Last night working on updates to the site and talking in a PM we suddenly lost our entire backup array. While trying to recover that array of our backups and wondering where it went and why, I noticed our primary array housing all the master content is running on a single drive with a single point of failure. When I tell you that the last drop of blood drained from head, it would not be an exaggeration. I went into full recovery mode before we lost everything. The data center and I limped the machine offline and into recovery mode to contain the fallout and then the long night began.
Task one, surveil the carnage and get a surface level check on the hardware, first scan said it's all here but with one failed drive in the primary array. Next we could see the storage array it was unmounted but appeared to be viable, good news. Our drive health was still in question until it's up, mounted, and back into production. The data center replaced the failed hard drive in the primary array and rebuilt that array to safeguard our primary data stack. It took 7 hours for our primary drives to get back in sync and functioning as a pair. You guys upload a ton of shit. Once the primary array was built we moved onto the storage array which vanished mid-write.
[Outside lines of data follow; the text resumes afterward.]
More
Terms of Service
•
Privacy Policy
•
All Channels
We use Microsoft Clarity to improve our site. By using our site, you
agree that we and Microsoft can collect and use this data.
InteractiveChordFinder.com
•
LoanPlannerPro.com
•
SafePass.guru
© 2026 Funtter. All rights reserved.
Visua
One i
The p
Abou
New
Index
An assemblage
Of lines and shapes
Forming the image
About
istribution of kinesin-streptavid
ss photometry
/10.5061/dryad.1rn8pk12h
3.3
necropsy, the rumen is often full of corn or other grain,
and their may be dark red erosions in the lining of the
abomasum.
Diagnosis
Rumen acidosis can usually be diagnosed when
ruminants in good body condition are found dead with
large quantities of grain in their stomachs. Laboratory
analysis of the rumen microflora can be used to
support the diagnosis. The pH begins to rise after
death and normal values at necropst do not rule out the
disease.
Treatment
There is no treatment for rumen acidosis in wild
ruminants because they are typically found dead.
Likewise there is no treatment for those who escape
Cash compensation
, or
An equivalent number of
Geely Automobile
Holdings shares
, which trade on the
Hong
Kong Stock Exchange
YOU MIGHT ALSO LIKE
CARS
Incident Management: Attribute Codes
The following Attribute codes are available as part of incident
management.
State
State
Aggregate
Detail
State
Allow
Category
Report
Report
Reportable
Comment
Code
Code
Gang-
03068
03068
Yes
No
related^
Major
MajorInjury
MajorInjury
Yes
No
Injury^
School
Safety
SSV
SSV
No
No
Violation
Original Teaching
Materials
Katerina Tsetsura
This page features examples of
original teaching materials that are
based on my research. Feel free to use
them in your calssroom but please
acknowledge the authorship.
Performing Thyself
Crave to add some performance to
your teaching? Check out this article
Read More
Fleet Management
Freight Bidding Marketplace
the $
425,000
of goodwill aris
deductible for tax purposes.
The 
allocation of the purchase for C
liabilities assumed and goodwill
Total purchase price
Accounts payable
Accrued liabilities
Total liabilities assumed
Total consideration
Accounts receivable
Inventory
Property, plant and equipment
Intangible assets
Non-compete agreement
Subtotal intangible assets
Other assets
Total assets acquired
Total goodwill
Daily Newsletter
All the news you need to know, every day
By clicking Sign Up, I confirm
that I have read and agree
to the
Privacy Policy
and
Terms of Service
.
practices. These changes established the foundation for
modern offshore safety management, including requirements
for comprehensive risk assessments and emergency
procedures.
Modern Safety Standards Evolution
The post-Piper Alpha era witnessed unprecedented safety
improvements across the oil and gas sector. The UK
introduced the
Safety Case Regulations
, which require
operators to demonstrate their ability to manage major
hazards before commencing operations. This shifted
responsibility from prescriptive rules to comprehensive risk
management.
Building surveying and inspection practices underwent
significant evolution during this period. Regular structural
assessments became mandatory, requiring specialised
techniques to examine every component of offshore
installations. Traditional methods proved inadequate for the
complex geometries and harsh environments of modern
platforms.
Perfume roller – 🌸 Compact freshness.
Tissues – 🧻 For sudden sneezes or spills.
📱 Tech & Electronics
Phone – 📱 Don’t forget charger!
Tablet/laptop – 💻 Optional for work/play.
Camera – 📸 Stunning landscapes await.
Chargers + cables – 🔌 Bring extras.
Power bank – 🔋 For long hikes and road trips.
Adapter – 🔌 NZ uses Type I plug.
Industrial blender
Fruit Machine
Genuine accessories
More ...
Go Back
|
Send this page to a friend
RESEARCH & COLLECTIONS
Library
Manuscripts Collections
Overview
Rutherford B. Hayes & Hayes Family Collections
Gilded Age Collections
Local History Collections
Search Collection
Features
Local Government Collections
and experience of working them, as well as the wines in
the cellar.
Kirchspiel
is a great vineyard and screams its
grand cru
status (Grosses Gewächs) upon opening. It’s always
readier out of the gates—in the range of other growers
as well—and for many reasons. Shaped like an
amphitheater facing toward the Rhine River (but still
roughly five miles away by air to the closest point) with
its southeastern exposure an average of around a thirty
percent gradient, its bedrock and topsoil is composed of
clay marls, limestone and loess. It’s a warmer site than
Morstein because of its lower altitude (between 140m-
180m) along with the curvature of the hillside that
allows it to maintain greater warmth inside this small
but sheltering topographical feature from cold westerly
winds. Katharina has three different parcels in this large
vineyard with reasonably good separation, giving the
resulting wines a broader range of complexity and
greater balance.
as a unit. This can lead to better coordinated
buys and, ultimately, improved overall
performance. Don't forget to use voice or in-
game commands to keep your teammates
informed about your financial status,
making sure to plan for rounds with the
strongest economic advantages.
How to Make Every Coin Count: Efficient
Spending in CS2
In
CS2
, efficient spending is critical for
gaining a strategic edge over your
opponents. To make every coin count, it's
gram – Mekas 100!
We were successful in recovering all drives and confirmed the journal on each of them. As all this is going on I couldn't help think why did this happen. It's rare in a professional environment to see this when the gear that's used is all commercial grade. I was left thinking do we have bad cabling, or is a back-plane not seated, is the power securely connected to the devices, do we have a heat problem or memory problem either on the controller or the motherboard, all possible but we didn't know. I wondered, was this problem just going to sit there quietly until the next time it took everything offline silently logging it's destructive behavior in the background. Sticky note this as it's a fix not made yet but you can guarantee it's coming. Bottom line as this is already too lengthy, a sign of being sleep deprived, the data checked out, the cabling, drives, power, and heat issues all confirmed good. So, out of an abundance of caution the data center opted to reapply new thermal paste to the CPUs and replace the RAID controller and riser.
Eleven hours later and no sleep, our machines churned back online.
God, I hate moving equipment. Someone take me out behind the wood shed and plant me six feet under if I ever have to live through this again.